Home / internasional / Di New York Pelaku Bom Panci Di Hukum Seumur Hidup

Di New York Pelaku Bom Panci Di Hukum Seumur Hidup

Pengadilan Distrik Amerika Perkumpulan (AS) menjatuhkan hukuman paling berat pada Ahmad Khan Rahimi.

Ditulis Sky News serta BBC Rabu (14/2/2018) , Hakim Richard Berman menjatuhkan vonis penjara seumur hidup, plus 30 th..
Rahimi, warga AS yang dinaturalisasi dari Afghanistan, yaitu tersangka peledakkan bom di dua tempat pada 17 September 2016.

Di Distrik Chelsea, Manhattan, Rahimi menyimpan dua bom, yang dikira memanfaatkan panci bertekanan.
Tetapi, cuma satu bom yang meledak, serta akibatkan 30 orang terluka. Sedangkan bom yang lain tidak berhasil meledak.

Kemudian, dia juga menempatkan bom pipa di lokasi Seaside Heights, New Jersey, pada waktu berbarengan. Untungnya, tak ada yang terluka.
Satu bulan saat sebelum peledakkan, bapak Rahimi pernah memberi kabar Biro Intelijen Federal (FBI) perihal gagasan anaknya itu.

Polisi selanjutnya lakukan pencarian sepanjang dua hari, serta sukses menangkap Rahimi walau pernah berjalan baku tembak.
Walau telah berstatus jadi tahanan FBI, Rahimi tidak membuktikan penyesalan sedikit juga.

Pria 30 th. itu masih tetap berupaya lakukan radikalisasi pada sesama tahanan utk ikuti Negara Islam Irak serta Suriah (ISIS) .
Seusai sidang vonis, pria berumur 30 th. itu mengeluh kalau FBI sudah memperlakukannya dengan begitu jelek.

Mulai sejak awal, Rahimi berkata dia tidak punya tujuan utk menebarkan kebencian.

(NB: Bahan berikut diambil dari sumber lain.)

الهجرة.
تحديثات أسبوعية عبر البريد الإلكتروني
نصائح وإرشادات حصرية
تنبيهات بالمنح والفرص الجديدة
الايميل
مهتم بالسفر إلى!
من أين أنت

Malah, diakuinya punyai kawan akrab sepanjang 20 th. di Negeri ” Paman Sam ” .

” Saya dilecehkan oleh FBI cuma karna berupaya ikuti apa yang saya yakini, ” keluh Rahimi.
Dalam pernyataannya, Hakim Berman menjawab dia tak lagi terima satu juga pembenaran dari Rahimi.

” Walau Anda mengeluh, hal tersebut tidak menghapus realita perbuatan Anda, serta ikhtisar kalau Anda beresiko, ” tegas Berman.
Mengenai Gubernur New York, Andrew Cuomo, menyebutkan vonis itu tak lagi mengobati penderitaan yang dihadapi oleh beberapa korban.

” Tetapi, keadilan sudah ditegakkan. Vonis ini jadi pesan kalau kami tak lagi menoleransi mereka yang punya niat menebarkan kekerasan, kebencian, serta ketakutan, ” papar Cuomo.